### What needs to be done
Copy every line of the following data that includes the string "Format".

Dataset entries:
....
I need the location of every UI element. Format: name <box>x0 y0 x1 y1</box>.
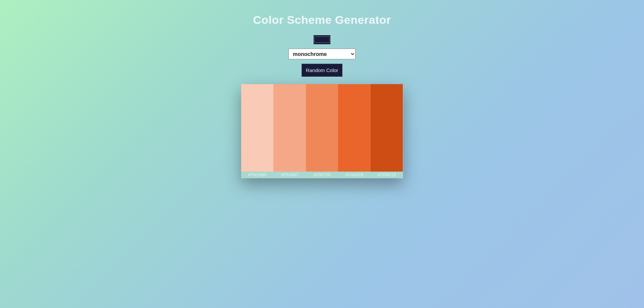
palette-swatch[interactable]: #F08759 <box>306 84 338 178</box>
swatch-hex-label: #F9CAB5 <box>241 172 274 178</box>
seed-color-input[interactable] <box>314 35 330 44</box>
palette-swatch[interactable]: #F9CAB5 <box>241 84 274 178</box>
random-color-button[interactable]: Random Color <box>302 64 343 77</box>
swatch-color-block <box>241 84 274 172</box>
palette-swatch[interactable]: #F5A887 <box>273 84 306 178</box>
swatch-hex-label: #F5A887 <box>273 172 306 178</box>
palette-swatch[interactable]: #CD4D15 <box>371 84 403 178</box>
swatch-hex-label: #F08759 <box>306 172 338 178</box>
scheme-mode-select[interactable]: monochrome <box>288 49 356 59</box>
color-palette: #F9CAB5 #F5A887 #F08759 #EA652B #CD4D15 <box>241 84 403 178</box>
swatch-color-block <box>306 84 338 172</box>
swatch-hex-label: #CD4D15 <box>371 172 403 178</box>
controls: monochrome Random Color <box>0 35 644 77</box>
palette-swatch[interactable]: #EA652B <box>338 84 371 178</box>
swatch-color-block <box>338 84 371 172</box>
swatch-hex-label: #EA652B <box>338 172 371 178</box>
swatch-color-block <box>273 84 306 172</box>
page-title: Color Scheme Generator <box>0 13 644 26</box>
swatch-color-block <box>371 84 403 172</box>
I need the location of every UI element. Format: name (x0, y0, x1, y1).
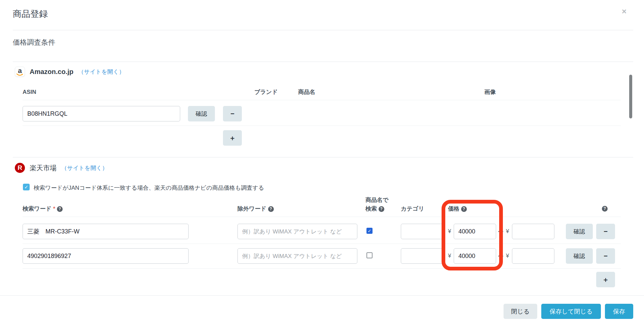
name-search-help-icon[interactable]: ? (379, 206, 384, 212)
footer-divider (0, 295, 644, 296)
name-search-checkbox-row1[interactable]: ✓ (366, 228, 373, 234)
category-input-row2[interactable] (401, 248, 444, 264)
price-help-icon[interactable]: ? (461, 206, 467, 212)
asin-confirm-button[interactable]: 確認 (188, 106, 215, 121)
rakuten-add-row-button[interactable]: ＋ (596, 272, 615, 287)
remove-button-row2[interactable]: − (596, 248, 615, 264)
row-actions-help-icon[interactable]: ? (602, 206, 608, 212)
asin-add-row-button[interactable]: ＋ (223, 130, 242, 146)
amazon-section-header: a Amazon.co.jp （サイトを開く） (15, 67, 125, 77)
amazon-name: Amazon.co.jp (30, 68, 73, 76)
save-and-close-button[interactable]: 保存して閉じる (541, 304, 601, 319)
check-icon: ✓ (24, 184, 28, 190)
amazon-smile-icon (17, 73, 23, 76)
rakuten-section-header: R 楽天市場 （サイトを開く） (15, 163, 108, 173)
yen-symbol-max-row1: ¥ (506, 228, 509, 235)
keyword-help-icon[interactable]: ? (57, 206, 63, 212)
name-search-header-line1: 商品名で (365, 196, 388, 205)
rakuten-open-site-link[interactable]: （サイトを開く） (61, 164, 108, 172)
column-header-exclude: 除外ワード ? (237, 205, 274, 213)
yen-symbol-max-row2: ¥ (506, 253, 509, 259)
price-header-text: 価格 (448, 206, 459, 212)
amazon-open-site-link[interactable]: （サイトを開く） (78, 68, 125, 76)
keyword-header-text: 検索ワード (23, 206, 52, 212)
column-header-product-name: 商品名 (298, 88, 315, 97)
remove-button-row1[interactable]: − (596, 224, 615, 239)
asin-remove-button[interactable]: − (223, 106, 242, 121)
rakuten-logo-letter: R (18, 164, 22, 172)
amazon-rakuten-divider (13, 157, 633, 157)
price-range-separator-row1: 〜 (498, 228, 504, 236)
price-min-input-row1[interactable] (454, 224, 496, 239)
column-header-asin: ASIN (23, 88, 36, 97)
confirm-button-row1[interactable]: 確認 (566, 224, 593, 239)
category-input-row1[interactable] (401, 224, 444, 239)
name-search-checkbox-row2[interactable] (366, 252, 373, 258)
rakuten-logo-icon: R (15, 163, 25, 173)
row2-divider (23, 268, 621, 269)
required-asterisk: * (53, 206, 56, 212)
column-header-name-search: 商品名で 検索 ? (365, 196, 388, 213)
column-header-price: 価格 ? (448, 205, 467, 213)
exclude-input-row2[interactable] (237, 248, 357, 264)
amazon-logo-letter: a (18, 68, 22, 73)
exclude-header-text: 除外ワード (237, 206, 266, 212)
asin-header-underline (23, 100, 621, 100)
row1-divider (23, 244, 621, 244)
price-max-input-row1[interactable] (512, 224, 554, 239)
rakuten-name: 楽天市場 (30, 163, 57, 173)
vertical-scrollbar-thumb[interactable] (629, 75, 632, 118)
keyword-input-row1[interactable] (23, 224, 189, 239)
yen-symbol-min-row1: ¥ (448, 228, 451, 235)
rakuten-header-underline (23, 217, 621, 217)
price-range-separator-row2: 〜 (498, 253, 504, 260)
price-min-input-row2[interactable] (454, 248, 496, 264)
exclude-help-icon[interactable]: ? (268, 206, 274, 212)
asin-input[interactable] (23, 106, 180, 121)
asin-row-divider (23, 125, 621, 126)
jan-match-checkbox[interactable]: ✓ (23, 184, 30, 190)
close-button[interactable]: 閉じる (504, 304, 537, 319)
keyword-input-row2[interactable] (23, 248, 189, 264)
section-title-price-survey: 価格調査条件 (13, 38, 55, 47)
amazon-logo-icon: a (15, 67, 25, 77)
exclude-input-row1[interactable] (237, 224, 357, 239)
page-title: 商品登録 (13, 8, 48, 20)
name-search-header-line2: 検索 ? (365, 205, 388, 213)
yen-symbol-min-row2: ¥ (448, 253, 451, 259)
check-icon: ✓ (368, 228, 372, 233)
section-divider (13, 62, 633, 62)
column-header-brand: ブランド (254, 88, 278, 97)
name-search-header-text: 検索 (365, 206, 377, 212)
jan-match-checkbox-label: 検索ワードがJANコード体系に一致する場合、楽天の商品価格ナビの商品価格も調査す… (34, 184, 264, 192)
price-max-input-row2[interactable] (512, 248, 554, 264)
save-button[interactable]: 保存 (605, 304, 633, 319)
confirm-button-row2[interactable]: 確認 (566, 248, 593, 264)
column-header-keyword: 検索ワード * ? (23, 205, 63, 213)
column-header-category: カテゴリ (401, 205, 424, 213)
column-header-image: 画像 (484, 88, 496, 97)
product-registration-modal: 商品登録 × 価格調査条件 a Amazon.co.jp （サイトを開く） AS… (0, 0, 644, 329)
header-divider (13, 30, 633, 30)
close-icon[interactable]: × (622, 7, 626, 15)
....
### Task output
I need the location of every UI element. Format: name <box>x0 y0 x1 y1</box>.
I need the location of every UI element. Format: name (x0, y0, x1, y1).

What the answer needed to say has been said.